The Symmetric gradient: an odd 40 year curiosity in matrix algebra

There shouldn’t be anything particularly difficult about differentiating with respect to symmetric matrices.

Differentiation is defined over abstract spaces. And the set of real symmetric matrices $\mathbb{S}_n(\mathbb{R})$ is not special. And yet, this past semester, Paul and I, along with a student, Aleksandr, ran into problems.

It turns out that the problem of computing gradients with respect to a symmetric matrix is common: there are several, confusing mathoverflow threads on the topic. Each proposing slightly different solutions, with some, surprisingly, arguing that gradients of scalar functions of symmetric matrices aren’t well defined.

This doesn’t make sense. Again, there shouldn’t be anything fancy required for computing gradients of symmetric matrices. Luckily for us, Shriram Srinivasan and Nishant Panda¹ pinpointed the root of the confusion: there were some imprecisions early in the litterature² on the topic about what exactly we mean by gradient. This is led to the appearance of odd formulas making obscure what should be simple.

At the heart of the confusion is the question:

Is the gradient the vector of partial derivatives or 
is it the Riesz representant of the Jacobian ?

What follows is a retelling of our story with jax, the symmetric gradient and how to adapt the results in ¹ for hessians.

The hessian of a strongly convex function

Consider a strongly convex function $f$ over the set of real symmetric matrices defined as

$$f:\begin{cases} \mathbb{S}_n(\mathbb{R}) \rightarrow \mathbb{R} \\\\ X \mapsto -\frac{1}{2}\left(\log(\det( I - X)) + \log(\det( I + X))\right) \end{cases}$$

The strong convexity of $f$ implies that the hessian of $f$ should define a positive definite quadratic form. Since $f$ is a function taking as input $n\times n$ matrices, we expect, the hessian $\nabla^2 f$ to be an $n\times n \times n \times n$ monstrosity. Luckily automatic differentiation exists, so we can feed this function to jax’s automatic differatiation engine, it will compute the hessian for us :

from jax import grad, jacobian
import jax.numpy as jnp

def f(X):
    A = jnp.identity(2) - X
    B = jnp.identity(2) + X
    return -0.5*(jnp.linalg.slogdet(A)[1] + jnp.linalg.slogdet(B)[1])
    

tensorHess = jacobian(grad(f))

$$ \text{tensorHess}\_{i, j, k, l} = \frac{\partial f}{\partial x\_{k,l} \partial x\_{i,j}}, $$

for any $0 \leq i,j,k,l \leq n-1$ (using zero-indexing as God intended) .

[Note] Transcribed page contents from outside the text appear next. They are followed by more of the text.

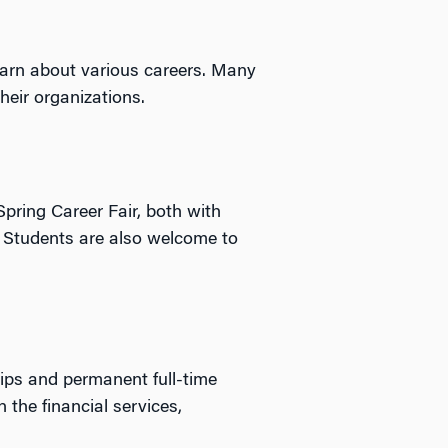
arn about various careers. Many
heir organizations.
Spring Career Fair, both with
. Students are also welcome to
ips and permanent full-time
 the financial services,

In order to check that this hessian is indeed positive definite as theory predicts, we can first write it in matrix form, then, compute its eigenvalues to confirm that it is indeed positive definite.

The tensor tensorHessis just linear map from $\mathbb{R}^{n \times n}$ to $\mathbb{R}^{n \times n}$, so we can write it as a linear map from $\mathbb{R}^{n^2}$ to $\mathbb{R}^{n^2}$ as long as we define a vectorization (or flattening) of the elements of $\mathbb{R}^{n \times n}$.

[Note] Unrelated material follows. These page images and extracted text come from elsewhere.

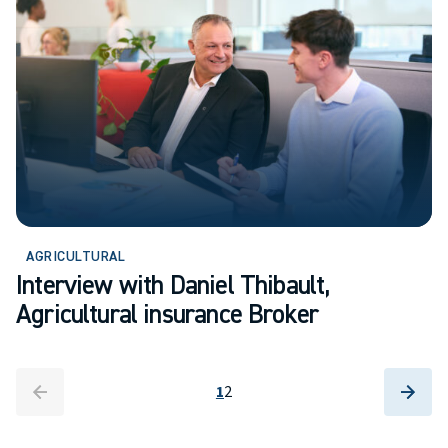
AGRICULTURAL
Interview with Daniel Thibault,
Agricultural insurance Broker
arrow_back
arrow_back
arrow_forward
arrow_forward
1
2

A straightforward flattening of matrices $\text{vec} : \mathbb{R}^{n \times n} \rightarrow \mathbb{R}^{n^2}$ can be obtained by chaining the rows next to each other and transposing to obtain a vector in $\mathbb{R}^{n^2}$. In python, this flattening would correspond to the function

def vec(M):
    flattened = np.zeros(n*n)
    for i in range(n):
        for j in range(n):
            flattened[i*n + j] = M[i, j]
    return flattened

The corresponding reverse operation $\text{mat} : \mathbb{R}^{n^2} \rightarrow \mathbb{R}^{n\times n}$ can easily be derived by dividing the vector into chunks of size $n$ and stacking the chunks into rows. It turns out that these operations are exactly what numpy’s reshape function does !

With this flattening in hand, we can write the matrix version $M_{hess}$ of tensorHess by using the definition of the partial derivative, i.e the fact that

$$\text{vec}(E_{k,l})^TM_{hess}\text{vec}(E_{i,j}) = \frac{\partial f}{\partial x_{k,l} \partial x_{i,j}} =\text{tensorHess}_{i, j, k, l}.$$

Now since $\text{vec}(E_{i,j})$ is a vector with a single $1$ at the $i\times n + j$ coordinate, we find that

$$[M_{hess}]_{p, q} = \text{tensorHess}_{\lfloor \frac{p}{n} \rfloor, \\; p\\;\mathbf{ mod }\\; n, \lfloor \frac{q}{n} \rfloor, \\; q\;\mathbf{ mod }\\; n\\;}.$$

In python, this would yield the following matrixify function :

def matrixify(tensor):
    mat = np.zeros((n*n, n*n))
    for i in range(n):
        for j in range(n):
            for k in range(n):
                for l in range(n):
                    mat[j*n + i, l*n+k] = tensor[i, j, k, l]
    return mat

This, luckily for us, is again the exact procedure used by default in numpy’s reshape function ! We can finally test if, as theory predicts, the hessian is positive definite by computing its eigenvalues.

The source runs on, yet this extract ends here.